Dr. Audrey K (Ellerbee) Bowden is an Assistant Professor of Electrical Engineering at Stanford University. She received her BSE in EE from Princeton University, her PhD in BME from Duke University and completed her postdoctoral training in Chemistry and Chemical Biology at Harvard University. During her career, Dr. Bowden served as an International Fellow at Ngee Ann Polytechnic in Singapore and as a Legislative Assistant in the United States Senate through the AAAS Science and Technology Policy Fellows Program sponsored by the OSA and SPIE. She is a member of the OSA, a Senior Member of SPIE and is the recipient of numerous awards, including the Air Force Young Investigator Award, the NSF Career Award and the Hellman Faculty Scholars Award. She is a former Associate Editor of IEEE Photonics Journal, a member of numerous professional committees, and her research interests include biomedical optics, microfluidics, and point of care diagnostics.

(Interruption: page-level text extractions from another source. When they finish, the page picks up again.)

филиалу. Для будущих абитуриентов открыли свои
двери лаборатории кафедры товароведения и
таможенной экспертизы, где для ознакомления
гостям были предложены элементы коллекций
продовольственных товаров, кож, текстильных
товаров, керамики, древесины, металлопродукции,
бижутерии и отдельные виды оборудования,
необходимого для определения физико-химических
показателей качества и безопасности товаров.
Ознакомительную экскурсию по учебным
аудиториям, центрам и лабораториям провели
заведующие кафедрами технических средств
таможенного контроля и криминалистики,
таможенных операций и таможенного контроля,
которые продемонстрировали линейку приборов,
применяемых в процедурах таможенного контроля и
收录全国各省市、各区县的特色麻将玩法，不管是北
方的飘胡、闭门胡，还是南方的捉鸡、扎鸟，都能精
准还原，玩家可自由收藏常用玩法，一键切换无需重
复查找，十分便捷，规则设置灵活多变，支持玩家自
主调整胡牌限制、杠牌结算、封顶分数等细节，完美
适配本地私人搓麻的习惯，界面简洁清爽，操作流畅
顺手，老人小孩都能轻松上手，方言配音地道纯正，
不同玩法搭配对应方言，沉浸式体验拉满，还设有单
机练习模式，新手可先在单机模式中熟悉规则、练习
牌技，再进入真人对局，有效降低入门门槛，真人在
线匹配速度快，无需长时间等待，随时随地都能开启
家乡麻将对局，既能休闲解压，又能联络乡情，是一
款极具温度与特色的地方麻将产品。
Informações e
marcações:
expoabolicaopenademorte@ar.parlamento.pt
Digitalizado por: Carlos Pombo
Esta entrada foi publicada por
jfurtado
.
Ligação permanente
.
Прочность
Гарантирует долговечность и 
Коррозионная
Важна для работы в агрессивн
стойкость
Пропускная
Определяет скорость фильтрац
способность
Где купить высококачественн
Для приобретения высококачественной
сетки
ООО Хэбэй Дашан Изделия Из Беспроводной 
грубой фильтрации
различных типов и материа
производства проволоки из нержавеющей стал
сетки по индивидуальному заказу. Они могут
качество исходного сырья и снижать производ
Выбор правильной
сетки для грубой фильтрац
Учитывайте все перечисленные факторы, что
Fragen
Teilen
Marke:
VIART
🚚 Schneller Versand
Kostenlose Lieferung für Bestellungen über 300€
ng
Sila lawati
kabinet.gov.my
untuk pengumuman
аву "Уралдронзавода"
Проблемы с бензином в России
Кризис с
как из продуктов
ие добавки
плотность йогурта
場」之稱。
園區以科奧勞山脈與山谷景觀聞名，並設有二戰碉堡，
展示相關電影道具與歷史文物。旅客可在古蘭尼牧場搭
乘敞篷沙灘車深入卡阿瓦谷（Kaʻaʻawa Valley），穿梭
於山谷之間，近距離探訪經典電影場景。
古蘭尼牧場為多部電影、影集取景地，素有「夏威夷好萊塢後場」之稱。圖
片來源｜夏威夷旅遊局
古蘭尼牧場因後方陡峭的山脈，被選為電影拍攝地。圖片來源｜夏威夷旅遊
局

Bleeding Edge FPGA and Digital Design: New Challenges At High Gigabit Rates

Chuck Corley

Mr. Chuck Corley
Principal Digital HW Engineer
National Instruments

Thu, 02/18/2016

Abstract – Today's ASICs and FPGAs include multi-gigabit data transceivers that operate at 28 Gigabits per second. Future 56 Gigabit per second links are being designed and will arrive soon. Problems have been encountered in making these new data links reliable. The physics of PC Board signal transmission at these rates is the next high frequency challenge for digital and signal integrity engineers. This presentation investigates these latest challenges and some of the proposed solutions.

Mr. Chuck Corley is a multi-discipline 'crossover' hardware and software engineer who enjoys the challenges of making new technologies work reliably. Some of his current engineering passions include Field Programmable Gate Arrays (FPGAs) and ultra high speed multi-gigabit digital design signal integrity. Chuck has Bachelor's and Master's degrees in Electrical and Electronic Engineering from Sacramento State University. Chuck is proud to have worked for Hewlett Packard, Agilent, Cisco, Mahi Networks, and Keithley Instruments. Currently he feels very privileged to be part of the team at National Instruments, and also teaches high speed design classes. Chuck's latest hobby is being a project lead for Engineers Without Borders, designing and building sustainable clean drinking water systems for native villages in the Amazon region of Peru.